In den letzten Jahren wurden die Vorteile des Dual-Task-Paradigmas bei der Bewertung und Ausbildung allmählich bewertet 7,8. Zum Beispiel können Patienten bei einfachen kognitiven Einzelaufgaben (z. B. Rechnen) normal abschneiden, zeigen aber einen unterschiedlichen Grad an kognitivem Verfall, wenn zusätzliche Aufgaben hinzugefügt werden 9,10 (z. B. Gehen beim Zählen). Manaf et al. fanden heraus, dass Schlaganfallpatienten bei der Ausführung kognitiv-motorischer Doppelaufgaben häufig kompensatorische Strategien anwenden, wie z. B. die Aufrechterhaltung der Stabilität durch Opfern der kognitiven Aufgabenleistung11. Daher kann die Dual-Task-Bewertung Vorteile bei der Identifizierung kognitiver Defizite bei Patienten mit hochfunktionalem Schlaganfall haben. Einerseits ist der Inhalt des Dual-Task-Assessments näher am täglichen Leben als eine einzelne Aufgabe, wie z.B. Gehen bei gleichzeitiger Beobachtung der Umgebung oder Sprechen und Rufen. In vorangegangenen Studien wurden die Aufgaben Gehen + Benennen und Gehen + Überqueren von Hindernissen entwickelt, um das Gehen in realen Umgebungen zu simulieren12.
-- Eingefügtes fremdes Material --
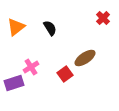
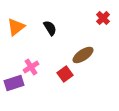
brown ellipse: moved 2 px left, 3 px up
Auf der anderen Seite steht die exekutive Fähigkeit in Doppelaufgaben in engem Zusammenhang mit der geteilten Aufmerksamkeit (die zur Kategorie der fortgeschrittenen kognitiven Funktionen gehört)13. Geteilte Aufmerksamkeit ist die Fähigkeit, mehrere Aufgaben gleichzeitig zu erledigen und die Aufmerksamkeit zwei oder mehr Aufgaben zuzuweisen14. Diese kognitive Fähigkeit ist von großer Bedeutung, um die Effizienz der täglichen Aktivitäten zu verbessern. Daher können die Ergebnisse des Dual-Task-Assessments verwendet werden, um die geteilte Aufmerksamkeit des Individuums widerzuspiegeln. Normalerweise können Menschen in ihrem täglichen Leben zwei oder mehr einfache Aufgaben gleichzeitig erledigen und werden nicht gestört. Wenn jedoch die Gehirnfunktion beeinträchtigt ist, kann es zu mehr Dual-Task-Interferenzen kommen, wenn man mit einfachen Dual-Aufgaben konfrontiert wird. Das heißt, bei der Ausführung von Doppelaufgaben kann die reduzierte geteilte Aufmerksamkeit wahrscheinlich dazu führen, dass die Ausführung einer oder zweier Aufgaben beeinträchtigt wird15. Es wird geschlussfolgert, dass die Ausführung von Aufgaben mit größerer Wahrscheinlichkeit in der Lage ist, eine fortgeschrittene Beeinträchtigung der kognitiven Funktionen bei Patienten mit hochfunktionalem Schlaganfall zu erkennen.

Das Stroop-Paradigma ist ein klassisches experimentelles Paradigma zur Untersuchung des Stroop-Effekts (auch als Konflikteffekt bekannt)16, das bei der Aufmerksamkeitsbeurteilung in kognitiven Funktionstests, insbesondere im Bereich der Aufmerksamkeitshemmung, weit verbreitet ist17. Der klassische Stroop-Effekt bezieht sich auf die Tatsache, dass es für Individuen aufgrund der Interferenz der dominanten Reaktion schwierig ist, schnell und genau auf nicht-dominante Reize zu reagieren. Dies führt zu einer längeren Reaktionszeit und einer geringeren Reaktionsgenauigkeit bei nicht-dominanten Stimuli. Der Unterschied in der Reaktionszeit oder Genauigkeitsrate zwischen dominanten und nicht-dominanten Reaktionen ist der Stroop-Effekt18. Daher erfordert der Stroop ein hohes Maß an Aufmerksamkeit19. Kleinere Stroop-Effekte stellen eine höhere Aufmerksamkeitshemmung dar, während größere Stroop-Effekte eine Abnahme der Aufmerksamkeitshemmung darstellen18.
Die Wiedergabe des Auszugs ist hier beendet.